Holding up the cover of the old soft-cover book he read it aloud anyway.

"Fires of La Romana. It's about a labor uprising on Earth. Paid too much for it at a used bookstore on Iscariot back in the day. Finally getting around to reading it."

He spun her question back around at her slightly.

"You the history book type? The writer's pretty good. He really drops you into things and uses the drama of battle to highlight the larger themes of the struggle he's covering. Fascinating stuff. What makes normal men and women start building homemade guns and bombs, what makes the man holding them down think he can keep pressing."

Feeling a moment of self-reflection as he waxed on about the book he was enjoying.

"Reminds me I should be happy to be here. Trying not to kill you with this spaceship we all live in."

The cook/pilot/captain paused for comedic effect.

"For now. I've still got a pretty comet picked out we could atomize ourselves smacking into."

Mattie Rooney

Mattie took a seat when prompted, her demeanor relaxing at knowing that she wasn't intruding.

"You the history book type?"

Mattie shrugged. Was she? She hadn't read enough to know if she was. Hell, she wasn't even sure if she was the book type in general, never mind the genre.

"The writer's pretty good. He really drops you into things and uses the drama of battle to highlight the larger themes of the struggle he's covering. Fascinating stuff. What makes normal men and women start building homemade guns and bombs, what makes the man holding them down think he can keep pressing."

"Sounds a lot like the War." Her immediate reaction was intrigue, followed by hesitation on whether she'd actually like to know more. The topic certainly struck a chord with her -- she was a browncoat at heart, despite being a child at the time and therefore having a rather shallow understanding of the whole ordeal. Perhaps it would be interesting to gain more insight. On the other hand, the topic dredged up bitter memories. The browncoats hadn't succeeded in taking down the man. What if the rebels in Rian's book suffered the same fate? Did she want to relive that?

"Reminds me I should be happy to be here. Trying not to kill you with this spaceship we all live in... For now. I've still got a pretty comet picked out we could atomize ourselves smacking into."

Mattie chuckled, more out of acknowledgment than amusement -- her mind was wandering, the talk about history books and uprisings jogging something in her memory.

"I never was much for books," she confessed. "Well... My pa used to read me Moby Dick when I was little. I s'pose liked that."

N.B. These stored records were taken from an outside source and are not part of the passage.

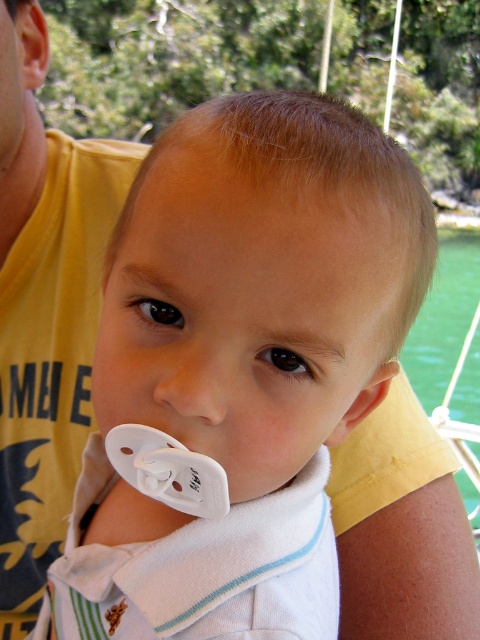 Can you confirm if white plastic pacifier at center is positioned below green water at lower right?

No, white plastic pacifier at center is not below green water at lower right.

Can you confirm if white plastic pacifier at center is shorter than green water at lower right?

Yes.

This screenshot has height=640, width=480. What do you see at coordinates (241, 320) in the screenshot?
I see `white plastic pacifier at center` at bounding box center [241, 320].

Where is `white plastic pacifier at center`? Image resolution: width=480 pixels, height=640 pixels. white plastic pacifier at center is located at coordinates (241, 320). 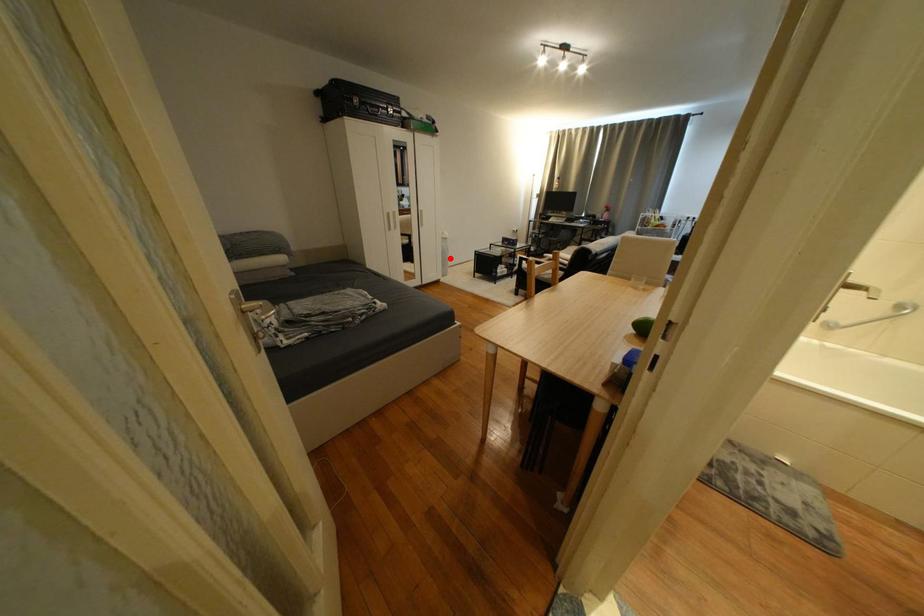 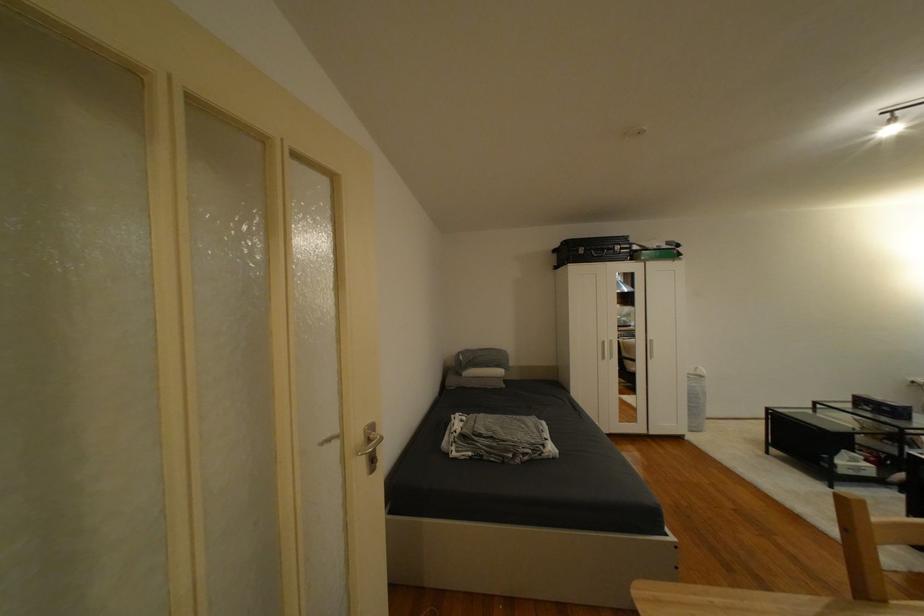 Find the pixel in the second image that matches the highlighted location in the first image.

(698, 403) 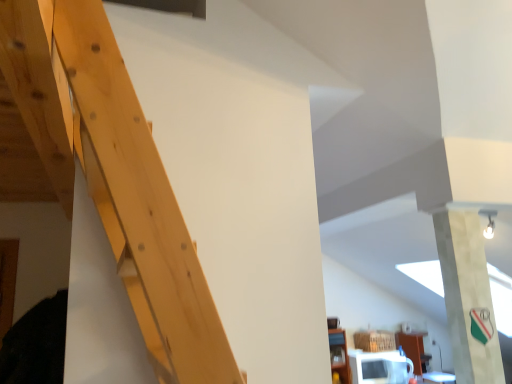 You are a GUI agent. You are given a task and a screenshot of the screen. Output one action in this format:
    pyautogui.click(x=<x>, y=<y>)
    Task: Click on the white glossy microwave at lower right
    Image resolution: width=512 pixels, height=384 pixels.
    Given the screenshot: What is the action you would take?
    pyautogui.click(x=380, y=367)

Describe the element at coordinates (380, 367) in the screenshot. I see `white glossy microwave at lower right` at that location.

What are the coordinates of `white fabric banner at upper right` in the screenshot? It's located at (467, 296).

What is the approximate width of white fabric banner at upper right?

white fabric banner at upper right is 7.71 inches wide.

This screenshot has height=384, width=512. What do you see at coordinates (467, 296) in the screenshot?
I see `white fabric banner at upper right` at bounding box center [467, 296].

Find the location of a particular element. white glossy microwave at lower right is located at coordinates (380, 367).

Between white fabric banner at upper right and white glossy microwave at lower right, which one appears on the left side from the viewer's perspective?

From the viewer's perspective, white fabric banner at upper right appears more on the left side.

Which object is further away from the camera, white fabric banner at upper right or white glossy microwave at lower right?

white glossy microwave at lower right.

Is point (471, 344) in front of point (406, 380)?

That is True.

From the image's perspective, which object appears higher, white fabric banner at upper right or white glossy microwave at lower right?

white fabric banner at upper right is shown above in the image.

Mattie was almost taken aback herself by the casual way those words fell out of her mouth. Her childhood was dangerous territory that she didn't like treading into; it didn't make for a fun topic of conversation anyway, consisting mostly of dreary drudgery and being forced to grow up too soon. What she was sharing now was one of the few bright spots she could recall.

Of course, that might have made it even more dangerous.

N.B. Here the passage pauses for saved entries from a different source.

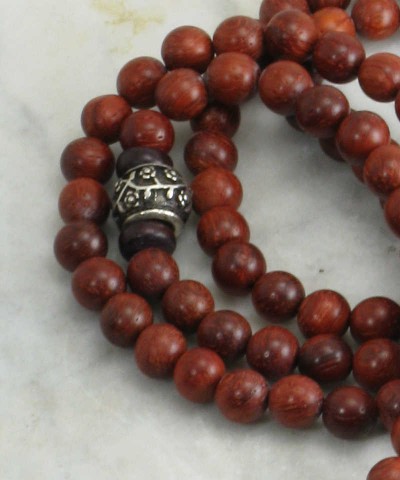 The width and height of the screenshot is (400, 480). I want to click on beige splotch mark on countertop, so click(137, 14), click(111, 6). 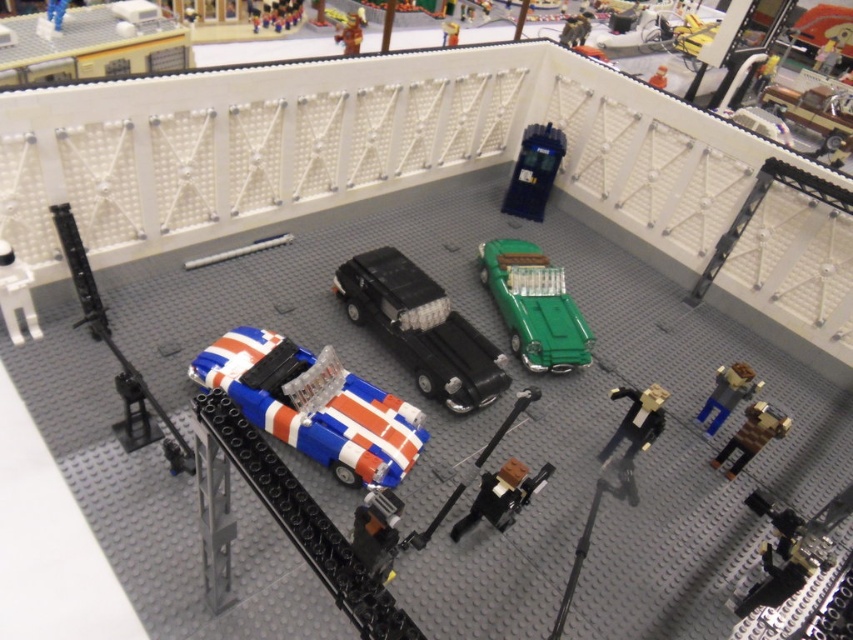 In the LEGO diorama, there is a brown matte figure at lower right and a smooth brown figurine at upper center. From the perspective of an observer looking at the image, which of these two figures is positioned more to the left?

The smooth brown figurine at upper center is positioned to the left of the brown matte figure at lower right.

You are standing at the point marked as point (746,419) in the LEGO diorama. You want to pick up a toy car that is 1.5 meters away from you. Is there a toy car within reach?

The point (746,419) is 2.22 meters away from the viewer. Since the toy car is 1.5 meters away from the point, the total distance from the viewer to the car would be 2.22 meters plus 1.5 meters, totaling 3.72 meters. Therefore, the toy car is out of reach for the viewer. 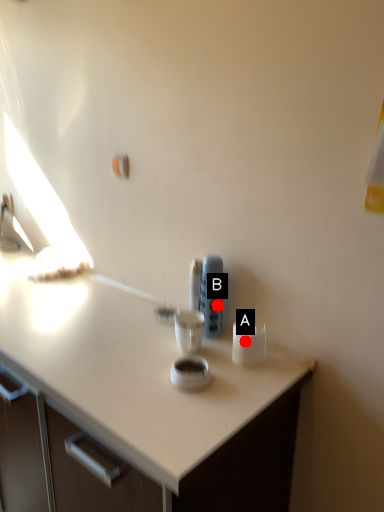 Question: Two points are circled on the image, labeled by A and B beside each circle. Which point appears closest to the camera in this image?

Choices:
 (A) A is closer
 (B) B is closer

Answer: (A) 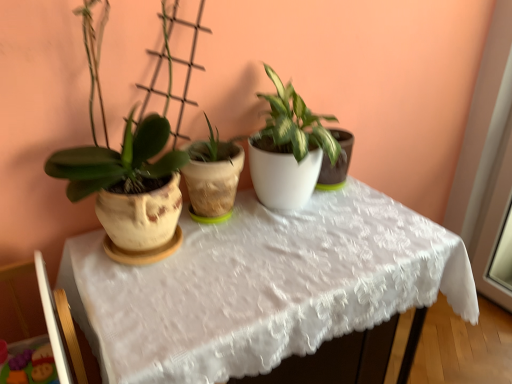 Question: From the image's perspective, is white lace tablecloth at center under matte clay pot at left?

Choices:
 (A) no
 (B) yes

Answer: (B)

Question: Is white lace tablecloth at center wider than matte clay pot at left?

Choices:
 (A) yes
 (B) no

Answer: (A)

Question: Does white lace tablecloth at center have a lesser width compared to matte clay pot at left?

Choices:
 (A) no
 (B) yes

Answer: (A)

Question: Is white lace tablecloth at center positioned far away from matte clay pot at left?

Choices:
 (A) no
 (B) yes

Answer: (A)

Question: Is white lace tablecloth at center located outside matte clay pot at left?

Choices:
 (A) no
 (B) yes

Answer: (B)

Question: From a real-world perspective, is white lace tablecloth at center physically above matte clay pot at left?

Choices:
 (A) no
 (B) yes

Answer: (A)

Question: Considering the relative sizes of matte clay pot at left and white lace tablecloth at center in the image provided, is matte clay pot at left smaller than white lace tablecloth at center?

Choices:
 (A) yes
 (B) no

Answer: (A)

Question: Is matte clay pot at left facing away from white lace tablecloth at center?

Choices:
 (A) no
 (B) yes

Answer: (A)

Question: Considering the relative sizes of matte clay pot at left and white lace tablecloth at center in the image provided, is matte clay pot at left wider than white lace tablecloth at center?

Choices:
 (A) no
 (B) yes

Answer: (A)

Question: From a real-world perspective, is matte clay pot at left on top of white lace tablecloth at center?

Choices:
 (A) yes
 (B) no

Answer: (A)

Question: Is white lace tablecloth at center a part of matte clay pot at left?

Choices:
 (A) no
 (B) yes

Answer: (A)

Question: Is matte clay pot at left positioned beyond the bounds of white lace tablecloth at center?

Choices:
 (A) yes
 (B) no

Answer: (A)

Question: Relative to white lace tablecloth at center, is matte clay pot at left in front or behind?

Choices:
 (A) front
 (B) behind

Answer: (A) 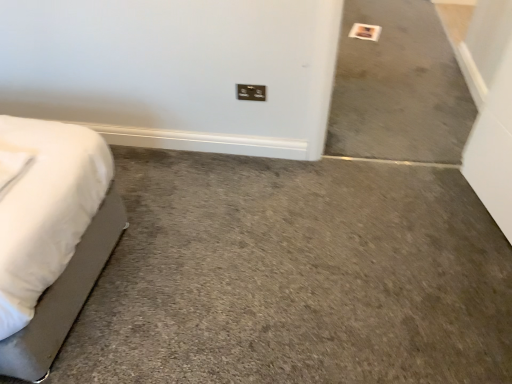 What do you see at coordinates (251, 92) in the screenshot?
I see `black plastic electric outlet at center` at bounding box center [251, 92].

Find the location of a particular element. black plastic electric outlet at center is located at coordinates (251, 92).

What are the coordinates of `black plastic electric outlet at center` in the screenshot? It's located at (251, 92).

For now, Mattie allowed herself to reminiscence, her expression softening as she continued her story.

"To tell you the truth... I didn't really care for the book. Matter of fact, I hated it. At first it sounded so excitin', y'know, sailin' and whale huntin' and all that. Turns out it's just boring."

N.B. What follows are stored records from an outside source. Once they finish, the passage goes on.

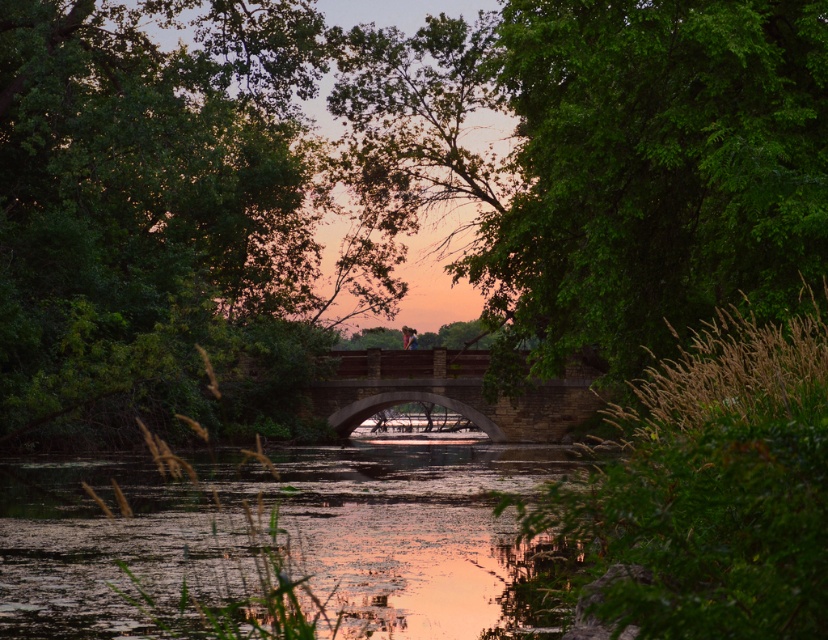 You are an artist trying to paint this scene. You want to ensure the green leafy tree at center and the brown stone bridge at center are proportionally accurate. Which object should you draw larger?

The green leafy tree at center should be drawn larger because it is bigger than the brown stone bridge at center according to the description.

You are a photographer planning to capture the brown stone bridge at center and the translucent green water at lower center in a single frame. Based on their sizes, which object should you focus on to ensure both are clearly visible in the photo?

The translucent green water at lower center has a larger size compared to the brown stone bridge at center. To ensure both are clearly visible, focus on the translucent green water at lower center since it occupies more space in the frame. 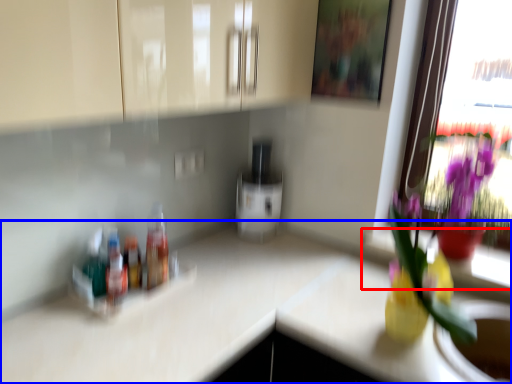 Question: Which object is further to the camera taking this photo, window sill (highlighted by a red box) or countertop (highlighted by a blue box)?

Choices:
 (A) window sill
 (B) countertop

Answer: (A)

She let out a little snort. It wasn't derisive as one might expect, just amused. Nostalgic.

"I s'pose what I really liked was spendin' time with him. He never could get my brothers to sit still long enough to listen to him read, so it was just me and him. And I didn't care that the book was boring, 'cos just for a moment, I got to have pa all to myself. That was before he..."

A dark cloud passed over Mattie's face when she realized she'd come full circle, her trip down the memory lane leading her right back to the dark place it had started from.

"...went off to War. I guess... I just never really picked the habit of readin' myself after that." She shrugged, playing off the implied loss of a parent like it was just a footnote in the story of her hobby preferences. Which it was. It wasn't like she was so deeply traumatized that she avoided reading because books reminded her of better times. She just had better things to do these days. Usually. She had to admit that now that she was on the Darling, she found herself with a lot more downtime than she was used to.